Let them eat cupcakes: Trend hits the region in a big way
Vanilla to red velvet, mini to jumbo — the cupcake craze is going strong in the Mohawk Valley, and for some, baking means big business.
Nationwide, cupcakes have been a hot item. Between 2006 and 2010, cupcake sales increased between 9 and 13 percent each year, according to the Perishables Group, a Chicago-based fresh food consulting firm.
“Cupcakes are thriving because they meet many current consumer hot buttons — indulgence, single-serve and convenience,” said Perishables Group spokeswoman Kelli Beckel. “They make cake an everyday eating occasion and allow shoppers to try new flavors.”
Locally, the confection has not only given rise to new specialty shops but also has increased the sales of established businesses.
Saving time and dough
The emergence of cupcakes began in 2008, around the time the economy started to struggle, said Darren Tristano, executive vice president of Technomic, a food-industry consulting and research firm.
Sweet desserts are similar to alcohol in that sales tend to increase with difficult financial times, he said.
“It’s still an affordable luxury,” Tristano said.
In spite of a struggling economy, specialty stores continue to open.
Candies N Cupcakes on North Madison Street in Rome, owned by Liz Davis opened Halloween weekend and had its grand opening the first weekend of December.

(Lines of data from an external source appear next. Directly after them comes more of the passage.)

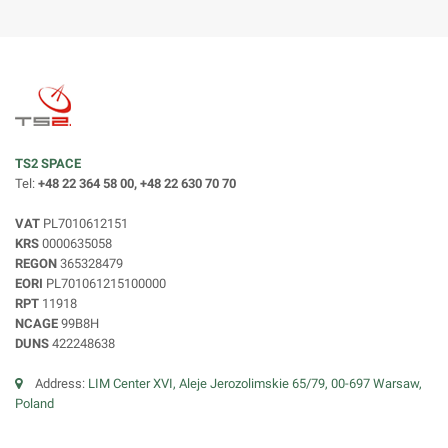
TS2 SPACE
Tel:
+48 22 364 58 00, +48 22 630 70 70
VAT
PL7010612151
KRS
0000635058
REGON
365328479
EORI
PL701061215100000
RPT
11918
NCAGE
99B8H
DUNS
422248638
Address:
LIM Center XVI, Aleje Jerozolimskie 65/79, 00-697 Warsaw,
Poland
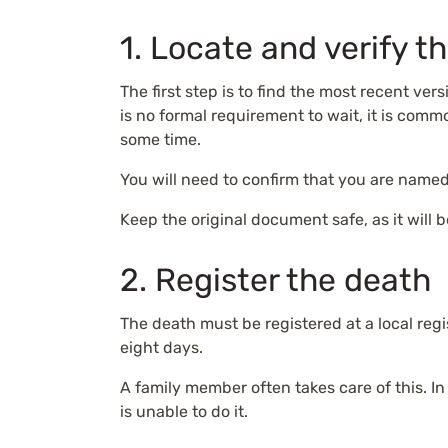
1. Locate and verify th
The first step is to find the most recent ver
is no formal requirement to wait, it is co
some time.
You will need to confirm that you are named
Keep the original document safe, as it will
2. Register the death
The death must be registered at a local regis
eight days.
A family member often takes care of this. I
is unable to do it.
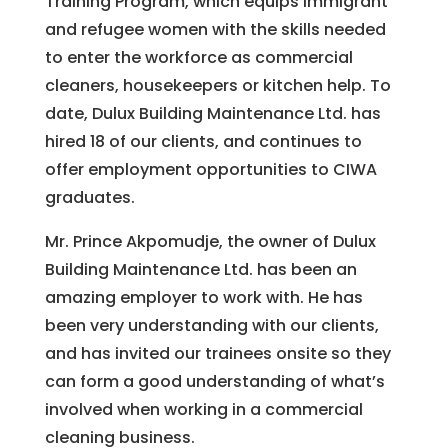
Training Program, which equips immigrant
and refugee women with the skills needed
to enter the workforce as commercial
cleaners, housekeepers or kitchen help. To
date, Dulux Building Maintenance Ltd. has
hired 18 of our clients, and continues to
offer employment opportunities to CIWA
graduates.
Mr. Prince Akpomudje, the owner of Dulux
Building Maintenance Ltd. has been an
amazing employer to work with. He has
been very understanding with our clients,
and has invited our trainees onsite so they
can form a good understanding of what’s
involved when working in a commercial
cleaning business.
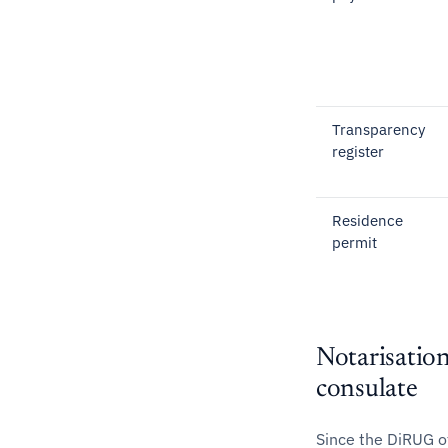
Transparency
register
Residence
permit
Notarisation
consulate
Since the DiRUG o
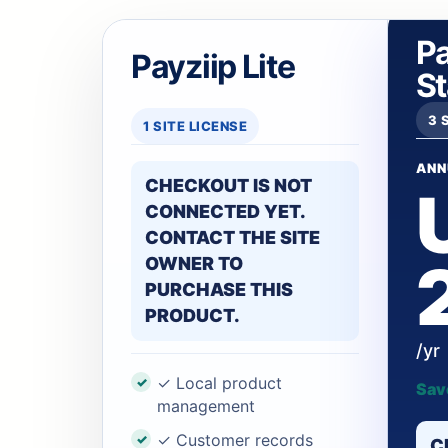
Pa
Payziip Lite
S
3 
1 SITE LICENSE
ANN
CHECKOUT IS NOT
CONNECTED YET.
CONTACT THE SITE
OWNER TO
PURCHASE THIS
PRODUCT.
/yr
✓ Local product
Sav
management
✓ Customer records
C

Davis, 26, was working out of her home for two to three years, selling cupcakes at farmers markets and for special events, she said.
It wasn’t until she was approached by Rome Mayor James Brown that she thought about opening a retail location, Davis said.
The city’s small business program and a matching loan from the Small Business Administration helped to make her store a reality, Davis said.
“People are purchasing them for weddings, baby showers, birthday parties and holiday parties,” she said.
Davis said she already has several weddings scheduled for this summer.
Cupcakes here to stay
Celebrating its 56th year in business, Holland Farms in Yorkville always has sold cupcakes, but they were made to order, said co-owner Marolyn Wilson.
“Now, we’re putting them out every day,” she said. “We’re probably making four or five times more than we’ve ever made before.”
The trend started ramping up several years ago, Wilson said, but it didn’t hit the Mohawk Valley right away. There is no denying the popularity now.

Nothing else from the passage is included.